Zusätzlich zum Marketing führt Miggiano nun auch das Verkaufs- und das Kundenbetreuungsteam. Dabei ist sie gar kein Autofan. Dennoch will sich die HSG-Absolventin, die ein Vermögen von 10 bis 20 Millionen Franken aufweist, in dieser Männerdomäne durchsetzen – auch, um anderen Frauen ein Vorbild zu sein. «Viele Gründerinnen sind verunsichert – allein, weil sie Frauen sind. Das erschreckt mich. Ich will andere Frauen ermutigen, ihren Platz in der Wirtschaft aktiv einzunehmen», sagte sie Blick zum Weltfrauentag 2025.
Samantha Anderson (38) – Gipfelstürmerin bei Walliser Start-up
Depoly ist eines der am meisten gefeierten Jungunternehmen der Schweiz. 2024 feierte es die Auszeichnung als Start-up des Jahres – und strebt mittelfristig einen Börsengang an. Die treibende Kraft hinter dem Cleantech-Unternehmen aus Sitten VS: Samantha Anderson (37), CEO und Mitgründerin von Depoly. Die gebürtige Kanadierin kommt auf ein Vermögen von 5 bis 10 Millionen Franken.
Das 2019 gegründete Start-up hat ein Verfahren entwickelt, das PET und Polyester in die ursprünglichen Einzelteile zerlegt. Der Prozess kann den Kunststoff effizienter recyceln. Die begeisterte Hobbykletterin Anderson erklomm mit Depoly im letzten Jahr neue Gipfel.
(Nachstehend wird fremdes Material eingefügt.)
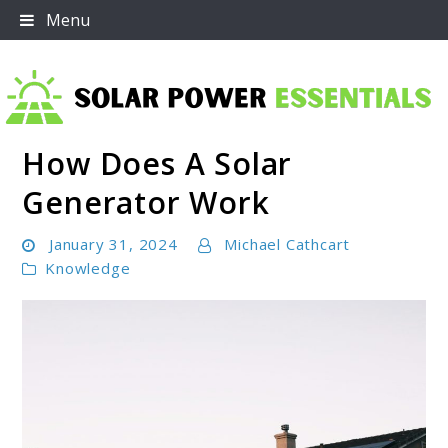
Skip
Menu
to
content
How Does A Solar
Solar Power Essentials
Generator Work
January 31, 2024
Michael Cathcart
Knowledge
Im Sommer 2025 nahm eine Testanlage mit einer Kapazität von 500 Tonnen pro Jahr in Monthey VS den Betrieb auf – dank einer Startfinanzierung von 23 Millionen Dollar.
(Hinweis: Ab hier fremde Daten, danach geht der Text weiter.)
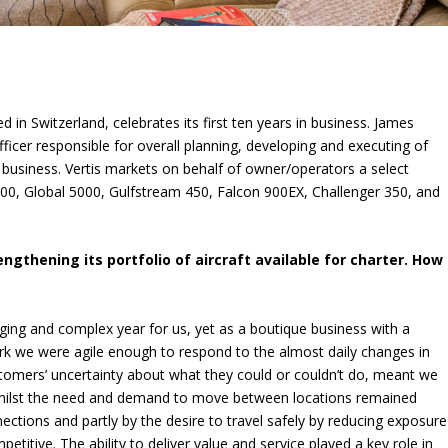
d in Switzerland, celebrates its first ten years in business. James
fficer responsible for overall planning, developing and executing of
r business. Vertis markets on behalf of owner/operators a select
 6000, Global 5000, Gulfstream 450, Falcon 900EX, Challenger 350, and
engthening its portfolio of aircraft available for charter. How
ging and complex year for us, yet as a boutique business with a
rk we were agile enough to respond to the almost daily changes in
stomers’ uncertainty about what they could or couldn’t do, meant we
 Whilst the need and demand to move between locations remained
ections and partly by the desire to travel safely by reducing exposure
itive. The ability to deliver value and service played a key role in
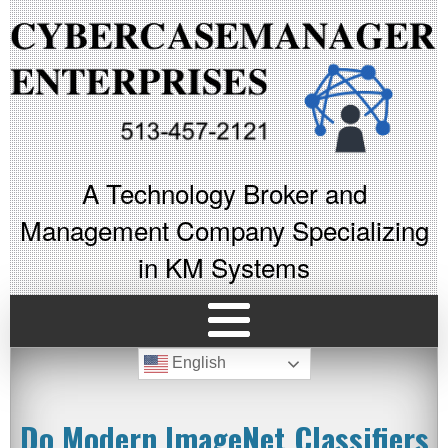
A Technology Broker and
Management Company Specializing
in KM Systems
English
Do Modern ImageNet Classifiers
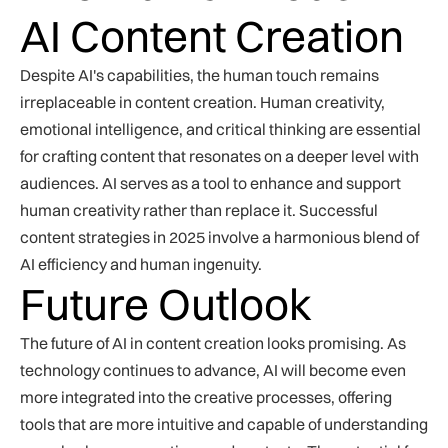
AI Content Creation
Despite AI's capabilities, the human touch remains
irreplaceable in content creation. Human creativity,
emotional intelligence, and critical thinking are essential
for crafting content that resonates on a deeper level with
audiences. AI serves as a tool to enhance and support
human creativity rather than replace it. Successful
content strategies in 2025 involve a harmonious blend of
AI efficiency and human ingenuity.
Future Outlook
The future of AI in content creation looks promising. As
technology continues to advance, AI will become even
more integrated into the creative processes, offering
tools that are more intuitive and capable of understanding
Stefanie Flückiger-Mangual (38) – Vorreiterin bei Krebstherapien
Seit ihren Studienjahren an der Uni Freiburg und der ETH Zürich hat Stefanie Flückiger-Mangual (38) ein grosses Ziel: Krebstherapien zu verbessern. «Ich mag die Wissenschaft, und ich mag es, damit Leuten zu helfen», sagte die Schweizerin mit kanadischen Wurzeln 2022 zu Blick, als sie von der Jury des Female Innovation Forums in Zürich zur «Innovator of the Year» gekürt wurde.
Aus ihrer Forschung entstand 2017 das Basler Biotech-Unternehmen Tolremo. Dieses entwickelt Wirkstoffe zur Verhinderung von Resistenzbildungen bei Krebsbehandlungen. 2023 startete die erste klinische Studie. Die «Bilanz» schätzt das Vermögen von Flückiger-Mangual auf 5 bis 10 Millionen Franken.
Marina Rafail-Vogiatzakis (28) – Handtaschen-Designerin aus Swarovski-Clan
Als Angehörige des Swarovski-Clans ist die berufliche Laufbahn von Marina Rafail-Vogiatzakis (28) praktisch vorbestimmt. Die Kristalldynastie hat der gebürtigen Griechin ein Vermögen von 5 bis 10 Millionen Franken in die Wiege gelegt. 2018 lancierte sie das Handtaschenlabel Marina Raphael – während ihres Studiums am renommierten King's College in London.
Mit ihrem Label ist Rafail-Vogiatzakis ziemlich erfolgreich: Luxuskaufhäuser wie Harrods verkaufen ihre in Italien hergestellten Taschen bereits. Internationale Superstars wie Jennifer Lopez (56) und Paris Hilton (45) tragen Marina-Raphael-Taschen. Seit 2024 designt die umtriebige Unternehmerin auch Handtaschen für das libanesische Label Elie Saab.
Diana Diaz Castro (31) – Bankerin mit Nachhaltigkeitsansatz
In einfachen Verhältnissen in Kolumbien aufgewachsen, hat sich Diana Diaz Castro (31) zur erfolgreichen Unternehmerin hochgearbeitet. Sie studierte in den USA, Norwegen und Grossbritannien, arbeitete danach in der Londoner Finanzbranche. Dann der Schnitt: «Damals beschloss ich, dass ich mit meiner Arbeit etwas Positives bewirken will», so Diaz Castro zur «Bilanz».
Sie beschloss, Finanzen mit Nachhaltigkeit zu verbinden. In diesem Bereich leitete sie eine Agentur der Vereinten Nationen, was ihr 2024 einen Platz in der «30 unter 30»-Liste für Europa des Magazins «Forbes» einbrachte. 2025 gründete sie die Artamis Group, die internationale Organisationen und grosse Anleger in Nachhaltigkeitsthemen berät. «Mein grösster Wunsch ist es, für andere etwas zu bewirken und Mädchen sowie Jungen aus ähnlichen Verhältnissen zu zeigen, dass auch sie ihre Grenzen überwinden und ihre Träume verwirklichen können», sagte Diaz Castro einst zu «Forbes».